## How to complete this task
From the line with "KIILTOSINKITTY, 50 KPL M8/10/86 MM" through the final line below, restate each line word for word and return nothing else.

## Data excerpt
......

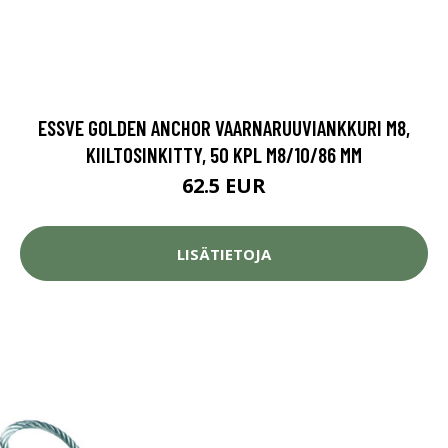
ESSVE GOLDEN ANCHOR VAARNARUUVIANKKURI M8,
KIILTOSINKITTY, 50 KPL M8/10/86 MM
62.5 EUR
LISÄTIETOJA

......

## Result of the exercise
KIILTOSINKITTY, 50 KPL M8/10/86 MM
62.5 EUR
LISÄTIETOJA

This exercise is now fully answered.